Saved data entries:
▬▬▬▬▬▬▬▬▬▬
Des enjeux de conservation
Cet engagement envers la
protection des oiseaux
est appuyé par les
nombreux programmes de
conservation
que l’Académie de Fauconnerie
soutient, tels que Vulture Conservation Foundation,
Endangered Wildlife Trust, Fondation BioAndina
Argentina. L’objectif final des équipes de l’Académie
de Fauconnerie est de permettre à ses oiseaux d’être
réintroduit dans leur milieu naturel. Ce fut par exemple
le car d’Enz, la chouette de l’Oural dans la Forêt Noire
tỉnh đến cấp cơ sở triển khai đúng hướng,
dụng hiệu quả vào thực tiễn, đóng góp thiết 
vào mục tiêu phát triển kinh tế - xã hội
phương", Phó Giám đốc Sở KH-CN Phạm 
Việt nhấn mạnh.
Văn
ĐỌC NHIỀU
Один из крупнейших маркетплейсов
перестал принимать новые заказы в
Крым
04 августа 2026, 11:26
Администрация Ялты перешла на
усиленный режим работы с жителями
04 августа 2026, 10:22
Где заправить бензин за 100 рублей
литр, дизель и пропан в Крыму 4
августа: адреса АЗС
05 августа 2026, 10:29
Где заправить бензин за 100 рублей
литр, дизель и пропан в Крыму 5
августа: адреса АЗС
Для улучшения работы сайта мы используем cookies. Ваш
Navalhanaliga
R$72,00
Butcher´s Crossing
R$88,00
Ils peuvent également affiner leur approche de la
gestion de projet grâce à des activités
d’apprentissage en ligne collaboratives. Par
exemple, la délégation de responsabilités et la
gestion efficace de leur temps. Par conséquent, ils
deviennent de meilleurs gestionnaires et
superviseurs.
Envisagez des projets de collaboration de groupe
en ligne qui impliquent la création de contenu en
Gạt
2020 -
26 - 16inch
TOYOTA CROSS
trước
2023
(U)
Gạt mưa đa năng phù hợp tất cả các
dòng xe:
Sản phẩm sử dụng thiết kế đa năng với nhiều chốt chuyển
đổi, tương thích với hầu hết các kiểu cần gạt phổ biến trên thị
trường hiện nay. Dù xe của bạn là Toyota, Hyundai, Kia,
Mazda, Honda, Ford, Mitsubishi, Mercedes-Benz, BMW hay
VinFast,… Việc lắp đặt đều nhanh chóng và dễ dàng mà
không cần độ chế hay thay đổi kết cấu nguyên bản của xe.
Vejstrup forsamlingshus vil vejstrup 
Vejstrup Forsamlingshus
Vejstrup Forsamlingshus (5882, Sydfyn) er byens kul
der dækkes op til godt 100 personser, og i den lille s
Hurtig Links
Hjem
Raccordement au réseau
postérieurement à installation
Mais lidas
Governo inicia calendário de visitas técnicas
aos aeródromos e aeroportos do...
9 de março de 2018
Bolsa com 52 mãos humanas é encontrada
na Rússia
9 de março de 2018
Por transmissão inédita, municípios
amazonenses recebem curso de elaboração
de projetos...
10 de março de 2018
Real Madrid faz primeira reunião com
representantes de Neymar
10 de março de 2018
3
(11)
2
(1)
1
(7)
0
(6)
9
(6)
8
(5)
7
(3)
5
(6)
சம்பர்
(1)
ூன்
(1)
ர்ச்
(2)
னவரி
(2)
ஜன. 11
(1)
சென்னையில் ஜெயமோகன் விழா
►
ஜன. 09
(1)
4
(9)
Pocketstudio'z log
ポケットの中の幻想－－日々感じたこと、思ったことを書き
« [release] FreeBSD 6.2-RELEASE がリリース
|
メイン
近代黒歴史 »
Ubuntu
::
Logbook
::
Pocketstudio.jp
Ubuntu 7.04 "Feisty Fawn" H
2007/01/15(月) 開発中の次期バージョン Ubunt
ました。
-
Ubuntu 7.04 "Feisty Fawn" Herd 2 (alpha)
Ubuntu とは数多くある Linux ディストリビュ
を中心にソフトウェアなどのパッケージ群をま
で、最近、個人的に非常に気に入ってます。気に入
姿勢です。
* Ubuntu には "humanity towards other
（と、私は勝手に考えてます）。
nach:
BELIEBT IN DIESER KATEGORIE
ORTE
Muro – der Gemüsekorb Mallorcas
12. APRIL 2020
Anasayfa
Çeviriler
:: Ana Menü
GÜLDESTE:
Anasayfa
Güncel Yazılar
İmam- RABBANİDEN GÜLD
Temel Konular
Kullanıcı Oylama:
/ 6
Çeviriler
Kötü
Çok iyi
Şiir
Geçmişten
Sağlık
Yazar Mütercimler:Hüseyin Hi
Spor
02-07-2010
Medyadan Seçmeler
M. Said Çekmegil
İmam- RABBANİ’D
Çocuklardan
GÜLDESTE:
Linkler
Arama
▬▬▬▬▬▬▬▬▬▬
▶ [Problem details]: The lines above that hold the string "Ubuntu" are to be located and copied.

▶ [Response to the exercise]:
Ubuntu
Ubuntu 7.04 "Feisty Fawn" H
Ubuntu 7.04 "Feisty Fawn" Herd 2 (alpha)
Ubuntu とは数多くある Linux ディストリビュ
* Ubuntu には "humanity towards other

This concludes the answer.